NIST 800-53 Revision 5 Security and Privacy Controls for Systems and Organizations

NIST 800-53 Revision 5 Security and Privacy Controls for Systems and Organizations is under final review which was just extended to May 29, 2020. The draft version is available at https://csrc.nist.gov/publications/detail/sp/800-53/rev-5/draft. We recommended that you start reviewing it now so you can predict how the new standard will impact your current implementation and documentation. We project the final to be released by Fall 2020. BSC is monitoring the status and will post an update as soon as the final is released.

The key objectives of this standard are to provide a comprehensive set of safeguarding measures that enhance your systems’ resistance to attacks; limit the damage from any attacks that occur and increase the systems survivability. The following includes the latest information from the NIST Computer Security Resource Center regarding the changes expected in Revision 5.

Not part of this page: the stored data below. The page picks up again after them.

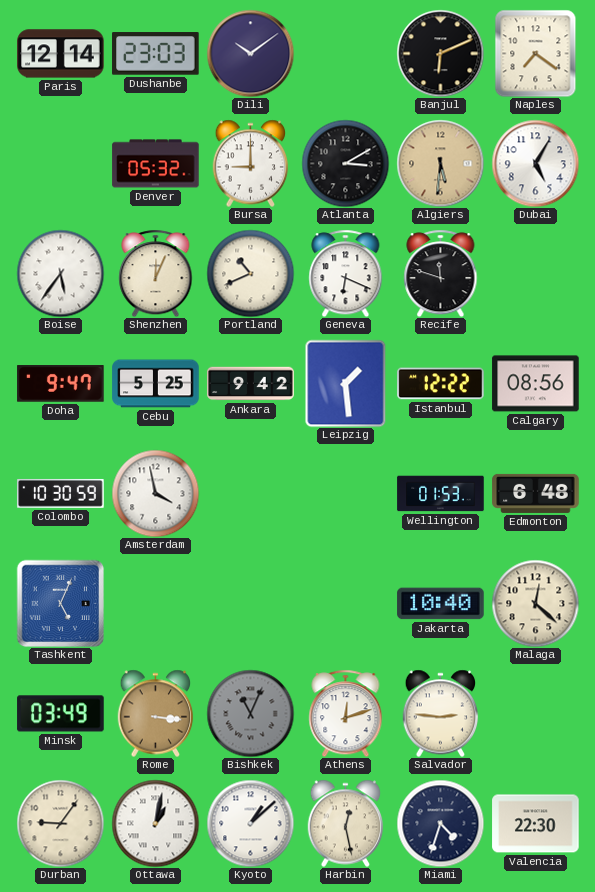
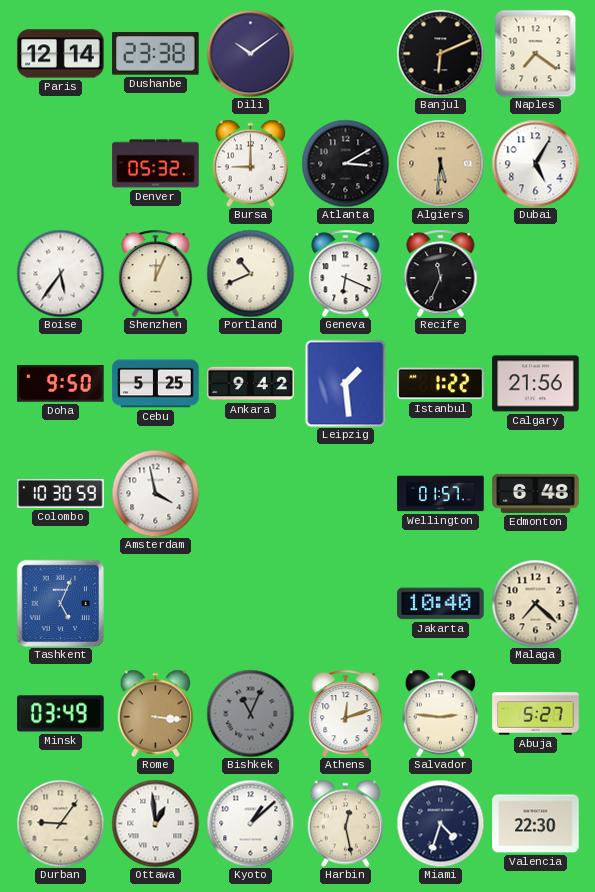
Dushanbe: 23:03 -> 23:38
Recife: 11:48 -> 11:34
Doha: 9:47 -> 9:50
Istanbul: 12:22 -> 1:22
Calgary: 08:56 -> 21:56
Wellington: 01:53 -> 01:57
Malaga: 12:22 -> 7:22
Abuja: none -> 5:27
Ottawa: 1:02 -> 12:59
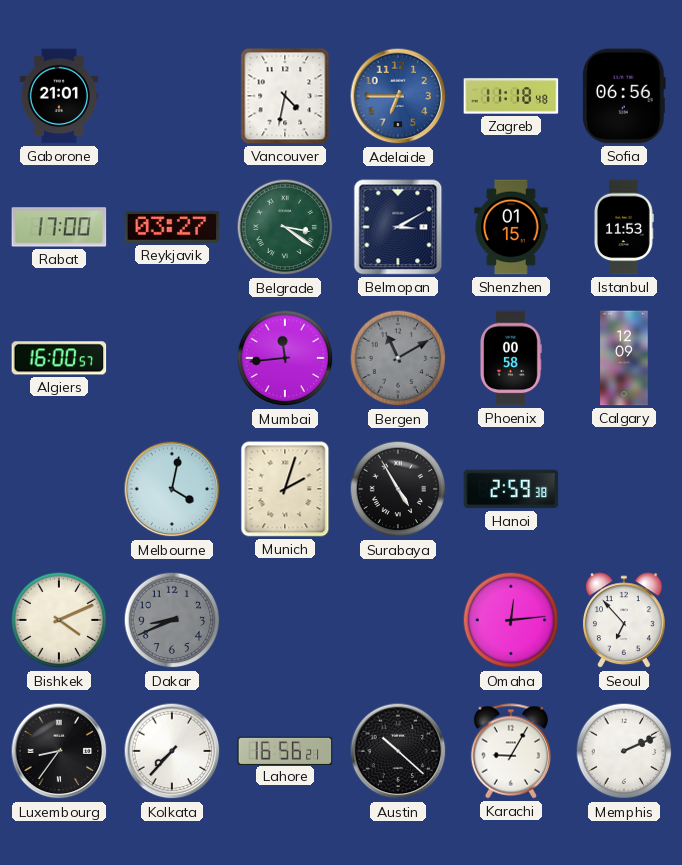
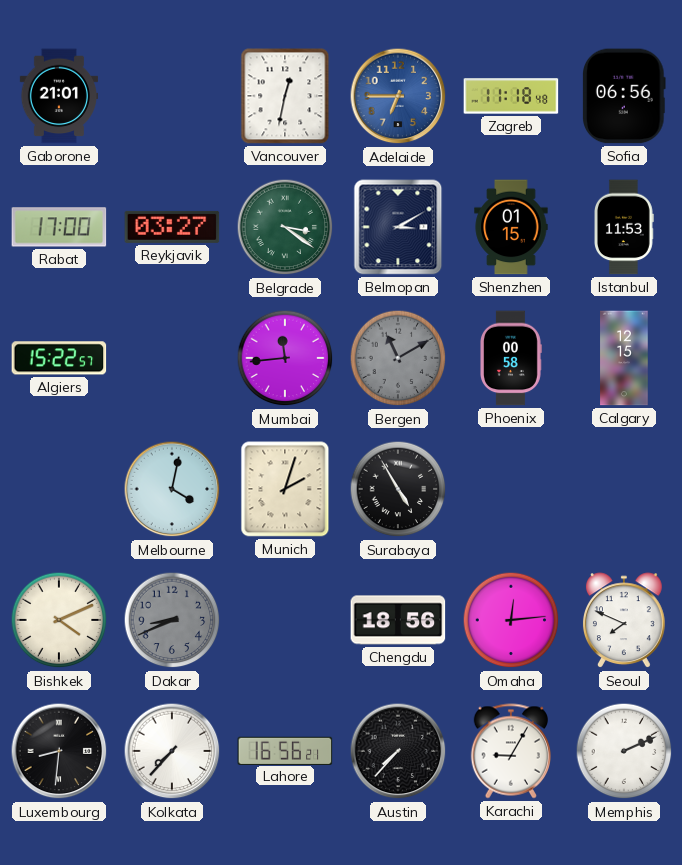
Vancouver: 4:32 -> 12:32
Algiers: 16:00 -> 15:22
Calgary: 12:09 -> 12:15
Hanoi: 2:59 -> none
Chengdu: none -> 18:56
Seoul: 6:53 -> 7:49
Luxembourg: 8:36 -> 8:31
Austin: 10:22 -> 7:37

Revision 5 of this foundational NIST publication represents a multi-year effort to develop next-generation security and privacy controls. The major changes to the publication include:

  • Creating security and privacy controls that are more outcome-based by changing the structure of the controls;
  • Fully integrating privacy controls into the security control catalog, creating a consolidated and unified set of controls;
  • Adding two new control families for privacy and supply chain risk management;
  • Integrating the Program Management control family into the consolidated catalog of controls;
  • Separating the control selection process from the controls—allowing controls to be used by different communities of interest;
  • Separating the control catalog from the control baselines – a separate special publication (NIST 800-53B) will recommend controls for “low, moderate, and high” impact applications;
  • Promoting alignment with different risk management and cybersecurity approaches and lexicons, including the NIST Cybersecurity and Privacy Frameworks;
  • Clarifying the relationship between security and privacy to improve the selection of controls necessary to address the full scope of security and privacy risks; and
  • Incorporating new, state-of-the-practice controls based on threat intelligence, empirical attack data, and systems engineering and supply chain risk management best practices, including controls to:
      • Strengthen security and privacy governance and accountability;
      • Support secure system design; and
      • Support cyber resiliency and system survivability.